Declining state aid under Scott Walker left municipalities with tough budget decisions. Police departments have faced cuts.
A report from the nonpartisan Wisconsin Policy Forum found more than 250 municipalities cut their police budgets well before “defunding the police” became a national debate in the wake of George Floyd’s murder by Minneapolis police.
The report, published on Wednesday found that 253 municipalities reduced their police budgets in 2018 and 2019 in all but 10 of Wisconsin’s 72 counties. On the flip side, 461 municipalities increased their police budgets, including Madison ($2.2 million), West Allis ($1.7 million), and Racine ($1.5 million).
The mixed bag of increased and decreased police spending indicates that these decisions are not based on politics but on fiscal realities, according to the report.
“Wisconsin municipalities have been operating under strict property tax limits for more than a decade and intergovernmental revenue—primarily aid from the state—has also declined as a share of overall municipal revenue over that period,” the report read. “These constraints on the growth of property taxes and state aid likely have contributed to the difficulties faced by municipalities in maintaining police and fire department budgets and staffing.”
The report comes after Republican legislators passed a bill that would have decreased state aid to municipalities that cut police funding. Gov. Tony Evers vetoed it.
Minority Caucus Chair Mark Spreitzer (D-Beloit) said he’s not surprised by the report’s findings. He was an alderman on the Beloit City Council when the state’s current municipal funding formula was implemented.
He saw first-hand how the Republican-led Legislature squeezed municipalities by making them rely on state funding, which dropped significantly under former Gov. Scott Walker and has since remained stagnant, forcing local governments to make difficult decisions.
Since 2011, municipalities have only been able to raise property taxes if there’s been new construction;the state was then supposed to counter those restrictions with shared revenue.
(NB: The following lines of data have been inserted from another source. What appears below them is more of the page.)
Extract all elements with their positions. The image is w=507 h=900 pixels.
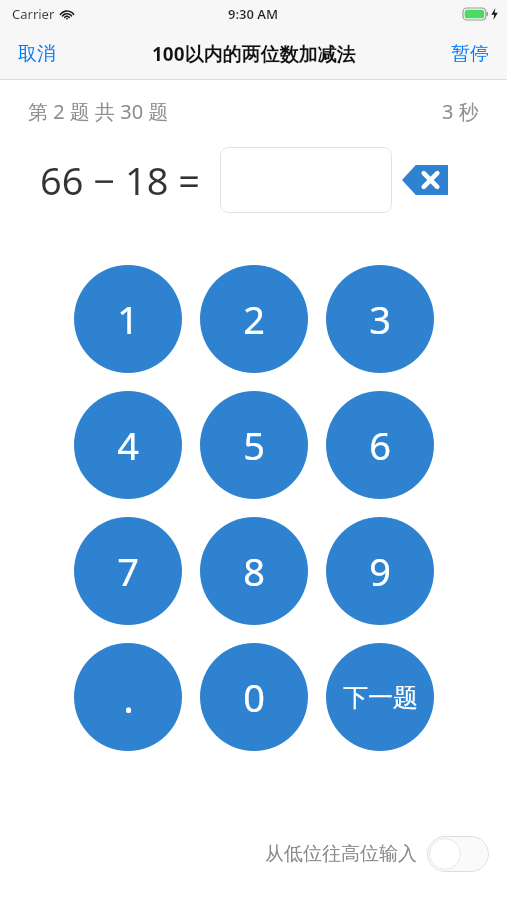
- staticText: 下一题: [343, 682, 418, 713]
- staticText: 4: [117, 419, 139, 471]
- staticText: 6: [369, 419, 391, 471]
- staticText: 1: [117, 293, 139, 345]
- staticText: 第 2 题 共 30 题: [28, 98, 169, 125]
- button[interactable]: 暂停: [433, 32, 507, 76]
- staticText: 从低位往高位输入: [265, 842, 417, 866]
- button[interactable]: 3: [326, 265, 434, 373]
- button[interactable]: 6: [326, 391, 434, 499]
- staticText: .: [123, 670, 134, 724]
- staticText: 100以内的两位数加减法: [152, 41, 356, 67]
- staticText: 3 秒: [442, 98, 479, 125]
- button[interactable]: 从低位往高位输入: [261, 830, 493, 878]
- staticText: 9:30 AM: [228, 5, 279, 23]
- button[interactable]: Backspace: [402, 163, 448, 197]
- button[interactable]: 7: [74, 517, 182, 625]
- button[interactable]: 5: [200, 391, 308, 499]
- button[interactable]: [220, 147, 392, 213]
- button[interactable]: 取消: [0, 32, 74, 76]
- staticText: 0: [243, 671, 265, 723]
- staticText: 2: [243, 293, 265, 345]
- staticText: 5: [243, 419, 265, 471]
- button[interactable]: 9: [326, 517, 434, 625]
- button[interactable]: 4: [74, 391, 182, 499]
- staticText: Carrier: [12, 5, 55, 23]
- staticText: 取消: [18, 42, 56, 66]
- staticText: 7: [117, 545, 139, 597]
- staticText: 暂停: [451, 42, 489, 66]
- button[interactable]: 1: [74, 265, 182, 373]
- staticText: 9: [369, 545, 391, 597]
- button[interactable]: 下一题: [326, 643, 434, 751]
- button[interactable]: 0: [200, 643, 308, 751]
- staticText: 3: [369, 293, 391, 345]
- staticText: 8: [243, 545, 265, 597]
- button[interactable]: .: [74, 643, 182, 751]
- button[interactable]: 2: [200, 265, 308, 373]
- button[interactable]: 8: [200, 517, 308, 625]
- staticText: 66 − 18 =: [40, 154, 201, 206]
The intention was to keep property taxes low, but it doesn’t take into account rising costs, particularly employees’ wages and health insurance.
“Most of the other departments beyond police and fire and public works are really lean, maybe a couple of people in a city the size of Beloit, and there’s really nothing there to cut,” Spreitzer said. “Unless you want to cut those handful of public facilities, usually in a parks and rec department and say, ‘Well, I guess we just don’t have a municipal swimming pool anymore,’ there’s really no nowhere to go.”
Now, after a decade of employing every tool in the toolbox to trim the fat and balance their budgets, municipalities are running out of options and have had to make tough decisions.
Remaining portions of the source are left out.